> _What you will do_
Write each entry out again exactly as it was given.

[Opening Records provided section]

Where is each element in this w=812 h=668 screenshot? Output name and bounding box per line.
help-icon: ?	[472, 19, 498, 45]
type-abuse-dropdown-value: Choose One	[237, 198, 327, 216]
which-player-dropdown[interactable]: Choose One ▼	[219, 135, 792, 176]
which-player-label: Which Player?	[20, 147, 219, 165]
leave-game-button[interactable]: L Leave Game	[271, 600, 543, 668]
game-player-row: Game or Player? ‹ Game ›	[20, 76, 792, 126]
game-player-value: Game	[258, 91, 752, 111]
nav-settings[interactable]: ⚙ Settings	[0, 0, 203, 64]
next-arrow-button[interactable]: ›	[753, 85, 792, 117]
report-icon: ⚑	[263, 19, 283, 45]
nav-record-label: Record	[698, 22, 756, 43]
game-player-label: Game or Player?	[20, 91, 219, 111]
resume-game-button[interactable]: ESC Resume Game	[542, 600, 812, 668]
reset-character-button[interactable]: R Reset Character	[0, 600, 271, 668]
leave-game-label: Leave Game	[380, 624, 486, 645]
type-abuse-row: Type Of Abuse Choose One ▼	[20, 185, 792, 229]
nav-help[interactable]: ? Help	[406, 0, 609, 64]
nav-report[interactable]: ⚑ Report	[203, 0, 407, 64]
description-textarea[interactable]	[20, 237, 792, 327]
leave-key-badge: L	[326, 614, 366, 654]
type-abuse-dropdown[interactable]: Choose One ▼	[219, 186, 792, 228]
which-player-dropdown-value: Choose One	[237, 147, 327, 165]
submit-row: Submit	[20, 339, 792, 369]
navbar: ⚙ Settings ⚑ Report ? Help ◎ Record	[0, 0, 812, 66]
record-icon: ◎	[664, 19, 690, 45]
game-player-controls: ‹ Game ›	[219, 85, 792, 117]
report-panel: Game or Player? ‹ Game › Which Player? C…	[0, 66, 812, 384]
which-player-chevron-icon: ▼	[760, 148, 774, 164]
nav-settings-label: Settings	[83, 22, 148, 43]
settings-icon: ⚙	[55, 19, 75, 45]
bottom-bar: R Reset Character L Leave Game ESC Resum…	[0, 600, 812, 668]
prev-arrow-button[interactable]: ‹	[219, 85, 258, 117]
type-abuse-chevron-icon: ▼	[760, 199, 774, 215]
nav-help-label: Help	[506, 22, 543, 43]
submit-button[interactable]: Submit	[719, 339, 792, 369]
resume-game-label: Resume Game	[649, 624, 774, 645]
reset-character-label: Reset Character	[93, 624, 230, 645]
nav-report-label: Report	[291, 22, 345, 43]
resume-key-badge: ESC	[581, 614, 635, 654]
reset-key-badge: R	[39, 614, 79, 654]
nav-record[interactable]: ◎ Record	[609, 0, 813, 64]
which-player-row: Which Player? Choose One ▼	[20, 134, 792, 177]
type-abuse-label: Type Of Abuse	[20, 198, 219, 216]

[Closing Records provided section]

> _Solution to this exercise_
Where is each element in this w=812 h=668 screenshot? Output name and bounding box per line.
help-icon: ?	[472, 19, 498, 45]
type-abuse-dropdown-value: Choose One	[237, 198, 327, 216]
which-player-dropdown[interactable]: Choose One ▼	[219, 135, 792, 176]
which-player-label: Which Player?	[20, 147, 219, 165]
leave-game-button[interactable]: L Leave Game	[271, 600, 543, 668]
game-player-row: Game or Player? ‹ Game ›	[20, 76, 792, 126]
game-player-value: Game	[258, 91, 752, 111]
nav-settings[interactable]: ⚙ Settings	[0, 0, 203, 64]
next-arrow-button[interactable]: ›	[753, 85, 792, 117]
report-icon: ⚑	[263, 19, 283, 45]
nav-record-label: Record	[698, 22, 756, 43]
game-player-label: Game or Player?	[20, 91, 219, 111]
resume-game-button[interactable]: ESC Resume Game	[542, 600, 812, 668]
reset-character-button[interactable]: R Reset Character	[0, 600, 271, 668]
leave-game-label: Leave Game	[380, 624, 486, 645]
type-abuse-row: Type Of Abuse Choose One ▼	[20, 185, 792, 229]
nav-help[interactable]: ? Help	[406, 0, 609, 64]
nav-report[interactable]: ⚑ Report	[203, 0, 407, 64]
description-textarea[interactable]	[20, 237, 792, 327]
leave-key-badge: L	[326, 614, 366, 654]
type-abuse-dropdown[interactable]: Choose One ▼	[219, 186, 792, 228]
which-player-dropdown-value: Choose One	[237, 147, 327, 165]
submit-row: Submit	[20, 339, 792, 369]
navbar: ⚙ Settings ⚑ Report ? Help ◎ Record	[0, 0, 812, 66]
record-icon: ◎	[664, 19, 690, 45]
game-player-controls: ‹ Game ›	[219, 85, 792, 117]
report-panel: Game or Player? ‹ Game › Which Player? C…	[0, 66, 812, 384]
which-player-chevron-icon: ▼	[760, 148, 774, 164]
nav-settings-label: Settings	[83, 22, 148, 43]
settings-icon: ⚙	[55, 19, 75, 45]
bottom-bar: R Reset Character L Leave Game ESC Resum…	[0, 600, 812, 668]
prev-arrow-button[interactable]: ‹	[219, 85, 258, 117]
type-abuse-chevron-icon: ▼	[760, 199, 774, 215]
nav-help-label: Help	[506, 22, 543, 43]
submit-button[interactable]: Submit	[719, 339, 792, 369]
resume-game-label: Resume Game	[649, 624, 774, 645]
reset-character-label: Reset Character	[93, 624, 230, 645]
nav-report-label: Report	[291, 22, 345, 43]
resume-key-badge: ESC	[581, 614, 635, 654]
reset-key-badge: R	[39, 614, 79, 654]
nav-record[interactable]: ◎ Record	[609, 0, 813, 64]
which-player-row: Which Player? Choose One ▼	[20, 134, 792, 177]
type-abuse-label: Type Of Abuse	[20, 198, 219, 216]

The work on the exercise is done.